VDI's biggest benefit comes from centralization. Changes to the desktop image are greatly simplified by abstracting the operating system. Financially, we expect to see lower total cost of ownership from extended thin-client hardware life, fewer cycles spent on hardware-induced OS failure, and lightened deployment efforts. Business continuity is another win. If you've been forced to back up desktops because policies allow for local storage of data, VDI will make your life easier. Possibly sensitive information no longer will reside on vulnerable end-user machines, and there are a litany of data management options enabled when all your files reside in a centralized site.
But what happens when a mashup meets virtual desktop infrastructure, or you're deep into building a service-oriented architecture? VDI doesn't intrude on Web 2.0 trends. And buying software as a service plays right into the general argument for virtualization: SaaS is simply a virtualized application deployed from the Internet. VDI and SaaS complement each other for mainstream productivity applications.
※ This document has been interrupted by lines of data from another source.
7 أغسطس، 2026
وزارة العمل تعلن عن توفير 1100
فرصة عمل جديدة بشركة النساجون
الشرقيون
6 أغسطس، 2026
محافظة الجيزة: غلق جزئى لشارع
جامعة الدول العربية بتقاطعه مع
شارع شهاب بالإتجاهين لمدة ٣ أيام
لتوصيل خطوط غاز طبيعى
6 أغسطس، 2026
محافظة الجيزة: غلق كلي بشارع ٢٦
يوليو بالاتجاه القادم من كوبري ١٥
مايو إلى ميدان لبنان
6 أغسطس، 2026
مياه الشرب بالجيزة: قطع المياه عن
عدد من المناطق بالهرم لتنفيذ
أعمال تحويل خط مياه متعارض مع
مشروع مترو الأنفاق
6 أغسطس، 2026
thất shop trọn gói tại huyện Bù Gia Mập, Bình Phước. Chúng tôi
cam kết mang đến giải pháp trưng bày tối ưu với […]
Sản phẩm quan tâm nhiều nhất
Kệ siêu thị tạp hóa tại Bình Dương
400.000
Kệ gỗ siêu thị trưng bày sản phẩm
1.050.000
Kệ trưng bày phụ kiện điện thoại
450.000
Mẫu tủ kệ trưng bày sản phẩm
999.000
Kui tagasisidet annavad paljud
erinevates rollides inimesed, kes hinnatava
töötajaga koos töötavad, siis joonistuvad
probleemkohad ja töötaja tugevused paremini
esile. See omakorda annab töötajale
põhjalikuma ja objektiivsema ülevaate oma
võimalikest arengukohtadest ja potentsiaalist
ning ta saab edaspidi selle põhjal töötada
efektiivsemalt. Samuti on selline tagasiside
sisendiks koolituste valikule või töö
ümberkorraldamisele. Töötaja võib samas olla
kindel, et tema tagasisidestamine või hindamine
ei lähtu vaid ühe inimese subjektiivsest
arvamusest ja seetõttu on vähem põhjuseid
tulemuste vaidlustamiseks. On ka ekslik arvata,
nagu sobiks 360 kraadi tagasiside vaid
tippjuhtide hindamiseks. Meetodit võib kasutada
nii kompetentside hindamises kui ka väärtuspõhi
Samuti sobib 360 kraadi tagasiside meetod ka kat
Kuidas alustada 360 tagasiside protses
In the diagram on p. 48, we illustrate how virtual desktop components are delivered. A typical enterprise deployment begins with a server cluster in the data center. End users can connect with current hardware; simply remove Windows and install a hypervisor. When an employee fires up her desktop, she's immediately asked to log in and is issued a virtual desktop image. True IT control freaks will like the new dumb terminals, but with full desktops often in the $300 to $600 range, and good "thin" VDI clients in the $250 to $700 range, we're not yet convinced of the economics. With a legacy desktop, sure, an employee could bring in an OS on a flash drive and do mischief, but nothing is bulletproof. You will want to keep some fat desktop clients around to deliver access to apps that run only natively on Windows. Once an employee is connected, the desktop machine is simply a conduit. SSL protects traffic as it traverses the wire.